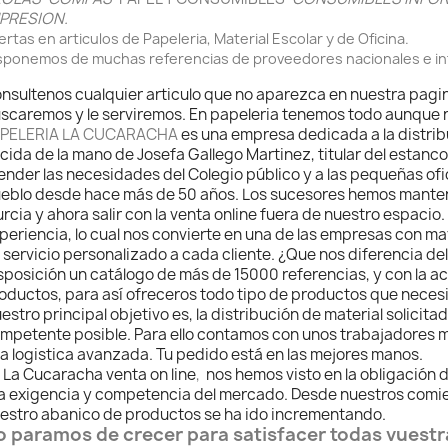
PRESION.
ertas en articulos de Papeleria, Material Escolar y de Oficina.
sponemos de muchas referencias de proveedores nacionales e inte
nsultenos cualquier articulo que no aparezca en nuestra pagin
scaremos y le serviremos. En papeleria tenemos todo aunque n
PELERIA LA CUCARACHA
es una empresa dedicada a la distribu
cida de la mano de Josefa Gallego Martinez, titular del estanco
ender las necesidades del Colegio público y a las pequeñas ofic
eblo desde hace más de 50 años. Los sucesores hemos manteni
rcia y ahora salir con la venta online fuera de nuestro espaci
periencia, lo cual nos convierte en una de las empresas con ma
 servicio personalizado a cada cliente. ¿Que nos diferencia del
sposición un catálogo de más de 15000 referencias, y con la a
oductos, para así ofreceros todo tipo de productos que necesi
estro principal objetivo es, la distribución de material solicita
mpetente posible. Para ello contamos con unos trabajadores m
a logistica avanzada. Tu pedido está en las mejores manos.
 La Cucaracha venta on line
,
nos hemos visto en la obligación 
la exigencia y competencia del mercado. Desde nuestros comi
estro abanico de productos se ha ido incrementando.
o paramos de crecer para satisfacer todas vuest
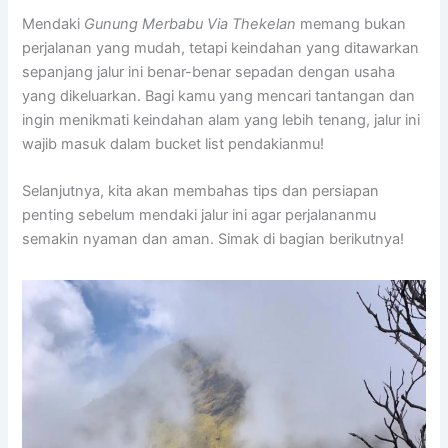
Mendaki
Gunung Merbabu Via Thekelan
memang bukan
perjalanan yang mudah, tetapi keindahan yang ditawarkan
sepanjang jalur ini benar-benar sepadan dengan usaha
yang dikeluarkan. Bagi kamu yang mencari tantangan dan
ingin menikmati keindahan alam yang lebih tenang, jalur ini
wajib masuk dalam bucket list pendakianmu!
Selanjutnya, kita akan membahas tips dan persiapan
penting sebelum mendaki jalur ini agar perjalananmu
semakin nyaman dan aman. Simak di bagian berikutnya!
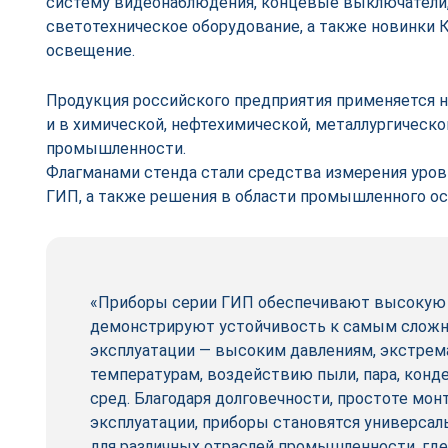
систему видеонаблюдения, концевые выключател
светотехническое оборудование, а также новинки
освещение.
Продукция российского предприятия применяется не
и в химической, нефтехимической, металлургическо
промышленности.
Флагманами стенда стали средства измерения уровн
ГИП, а также решения в области промышленного о
«Приборы серии ГИП обеспечивают высокую 
демонстрируют устойчивость к самым слож
эксплуатации — высоким давлениям, экстре
температурам, воздействию пыли, пара, конд
сред. Благодаря долговечности, простоте мон
эксплуатации, приборы становятся универса
для различных отраслей промышленности, гд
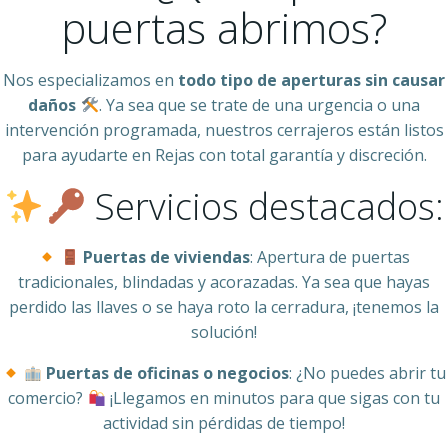
puertas abrimos?
Nos especializamos en
todo tipo de aperturas sin causar
daños
. Ya sea que se trate de una urgencia o una
intervención programada, nuestros cerrajeros están listos
para ayudarte en Rejas con total garantía y discreción.
Servicios destacados:
Puertas de viviendas
: Apertura de puertas
tradicionales, blindadas y acorazadas. Ya sea que hayas
perdido las llaves o se haya roto la cerradura, ¡tenemos la
solución!
Puertas de oficinas o negocios
: ¿No puedes abrir tu
comercio?
¡Llegamos en minutos para que sigas con tu
actividad sin pérdidas de tiempo!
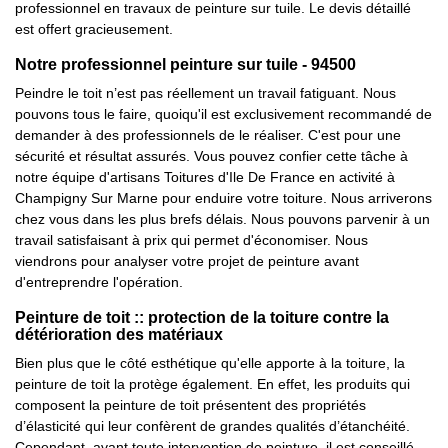
professionnel en travaux de peinture sur tuile. Le devis détaillé
est offert gracieusement.
Notre professionnel peinture sur tuile - 94500
Peindre le toit n’est pas réellement un travail fatiguant. Nous
pouvons tous le faire, quoiqu'il est exclusivement recommandé de
demander à des professionnels de le réaliser. C'est pour une
sécurité et résultat assurés. Vous pouvez confier cette tâche à
notre équipe d'artisans Toitures d'Ile De France en activité à
Champigny Sur Marne pour enduire votre toiture. Nous arriverons
chez vous dans les plus brefs délais. Nous pouvons parvenir à un
travail satisfaisant à prix qui permet d'économiser. Nous
viendrons pour analyser votre projet de peinture avant
d'entreprendre l'opération.
Peinture de toit :: protection de la toiture contre la
détérioration des matériaux
Bien plus que le côté esthétique qu'elle apporte à la toiture, la
peinture de toit la protège également. En effet, les produits qui
composent la peinture de toit présentent des propriétés
d’élasticité qui leur confèrent de grandes qualités d’étanchéité.
Cependant, avant toute intervention de peinture, il est conseillé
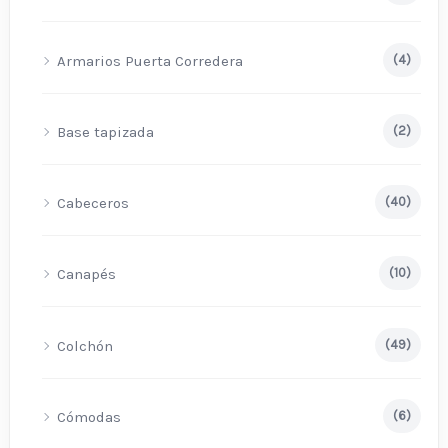
Armarios Puerta Corredera
(4)
Base tapizada
(2)
Cabeceros
(40)
Canapés
(10)
Colchón
(49)
Cómodas
(6)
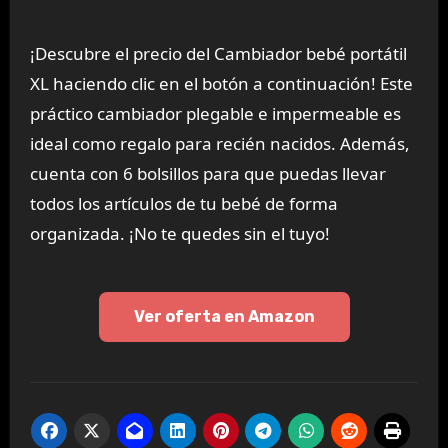
¡Descubre el precio del Cambiador bebé portátil
XL haciendo clic en el botón a continuación! Este
práctico cambiador plegable e impermeable es
ideal como regalo para recién nacidos. Además,
cuenta con 6 bolsillos para que puedas llevar
todos los artículos de tu bebé de forma
organizada. ¡No te quedes sin el tuyo!
Ver oferta en Amazon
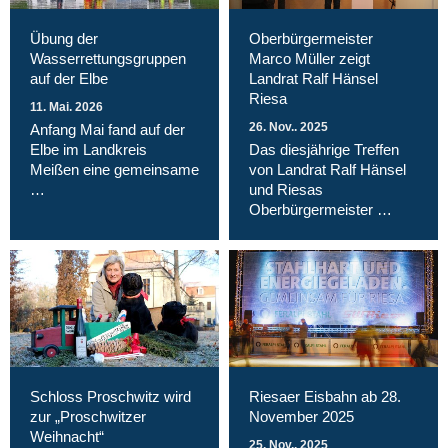
Übung der
Oberbürgermeister
Wasserrettungsgruppen
Marco Müller zeigt
auf der Elbe
Landrat Ralf Hänsel
Riesa
11. Mai. 2026
26. Nov.. 2025
Anfang Mai fand auf der
Elbe im Landkreis
Das diesjährige Treffen
Meißen eine gemeinsame
von Landrat Ralf Hänsel
…
und Riesas
Oberbürgermeister …
Schloss Proschwitz wird
Riesaer Eisbahn ab 28.
zur „Proschwitzer
November 2025
Weihnacht“
25. Nov.. 2025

========

▶ _Task description_
Wherever a picture appears in the material above, skip it and copy the rest without change.

▶ _Response to this exercise_
PRESION.
ertas en articulos de Papeleria, Material Escolar y de Oficina.
sponemos de muchas referencias de proveedores nacionales e inte
nsultenos cualquier articulo que no aparezca en nuestra pagin
scaremos y le serviremos. En papeleria tenemos todo aunque n
PELERIA LA CUCARACHA
es una empresa dedicada a la distribu
cida de la mano de Josefa Gallego Martinez, titular del estanco
ender las necesidades del Colegio público y a las pequeñas ofic
eblo desde hace más de 50 años. Los sucesores hemos manteni
rcia y ahora salir con la venta online fuera de nuestro espaci
periencia, lo cual nos convierte en una de las empresas con ma
 servicio personalizado a cada cliente. ¿Que nos diferencia del
sposición un catálogo de más de 15000 referencias, y con la a
oductos, para así ofreceros todo tipo de productos que necesi
estro principal objetivo es, la distribución de material solicita
mpetente posible. Para ello contamos con unos trabajadores m
a logistica avanzada. Tu pedido está en las mejores manos.
 La Cucaracha venta on line
,
nos hemos visto en la obligación 
la exigencia y competencia del mercado. Desde nuestros comi
estro abanico de productos se ha ido incrementando.
o paramos de crecer para satisfacer todas vuest
Mendaki
Gunung Merbabu Via Thekelan
memang bukan
perjalanan yang mudah, tetapi keindahan yang ditawarkan
sepanjang jalur ini benar-benar sepadan dengan usaha
yang dikeluarkan. Bagi kamu yang mencari tantangan dan
ingin menikmati keindahan alam yang lebih tenang, jalur ini
wajib masuk dalam bucket list pendakianmu!
Selanjutnya, kita akan membahas tips dan persiapan
penting sebelum mendaki jalur ini agar perjalananmu
semakin nyaman dan aman. Simak di bagian berikutnya!
систему видеонаблюдения, концевые выключател
светотехническое оборудование, а также новинки
освещение.
Продукция российского предприятия применяется не
и в химической, нефтехимической, металлургическо
промышленности.
Флагманами стенда стали средства измерения уровн
ГИП, а также решения в области промышленного о
«Приборы серии ГИП обеспечивают высокую 
демонстрируют устойчивость к самым слож
эксплуатации — высоким давлениям, экстре
температурам, воздействию пыли, пара, конд
сред. Благодаря долговечности, простоте мон
эксплуатации, приборы становятся универса
для различных отраслей промышленности, гд
puertas abrimos?
Nos especializamos en
todo tipo de aperturas sin causar
daños
. Ya sea que se trate de una urgencia o una
intervención programada, nuestros cerrajeros están listos
para ayudarte en Rejas con total garantía y discreción.
Servicios destacados:
Puertas de viviendas
: Apertura de puertas
tradicionales, blindadas y acorazadas. Ya sea que hayas
perdido las llaves o se haya roto la cerradura, ¡tenemos la
solución!
Puertas de oficinas o negocios
: ¿No puedes abrir tu
comercio?
¡Llegamos en minutos para que sigas con tu
actividad sin pérdidas de tiempo!
professionnel en travaux de peinture sur tuile. Le devis détaillé
est offert gracieusement.
Notre professionnel peinture sur tuile - 94500
Peindre le toit n’est pas réellement un travail fatiguant. Nous
pouvons tous le faire, quoiqu'il est exclusivement recommandé de
demander à des professionnels de le réaliser. C'est pour une
sécurité et résultat assurés. Vous pouvez confier cette tâche à
notre équipe d'artisans Toitures d'Ile De France en activité à
Champigny Sur Marne pour enduire votre toiture. Nous arriverons
chez vous dans les plus brefs délais. Nous pouvons parvenir à un
travail satisfaisant à prix qui permet d'économiser. Nous
viendrons pour analyser votre projet de peinture avant
d'entreprendre l'opération.
Peinture de toit :: protection de la toiture contre la
détérioration des matériaux
Bien plus que le côté esthétique qu'elle apporte à la toiture, la
peinture de toit la protège également. En effet, les produits qui
composent la peinture de toit présentent des propriétés
d’élasticité qui leur confèrent de grandes qualités d’étanchéité.
Cependant, avant toute intervention de peinture, il est conseillé
Armarios Puerta Corredera
(4)
Base tapizada
(2)
Cabeceros
(40)
Canapés
(10)
Colchón
(49)
Cómodas
(6)
¡Descubre el precio del Cambiador bebé portátil
XL haciendo clic en el botón a continuación! Este
práctico cambiador plegable e impermeable es
ideal como regalo para recién nacidos. Además,
cuenta con 6 bolsillos para que puedas llevar
todos los artículos de tu bebé de forma
organizada. ¡No te quedes sin el tuyo!
Ver oferta en Amazon
Übung der
Oberbürgermeister
Wasserrettungsgruppen
Marco Müller zeigt
auf der Elbe
Landrat Ralf Hänsel
Riesa
11. Mai. 2026
26. Nov.. 2025
Anfang Mai fand auf der
Elbe im Landkreis
Das diesjährige Treffen
Meißen eine gemeinsame
von Landrat Ralf Hänsel
…
und Riesas
Oberbürgermeister …
Schloss Proschwitz wird
Riesaer Eisbahn ab 28.
zur „Proschwitzer
November 2025
Weihnacht“
25. Nov.. 2025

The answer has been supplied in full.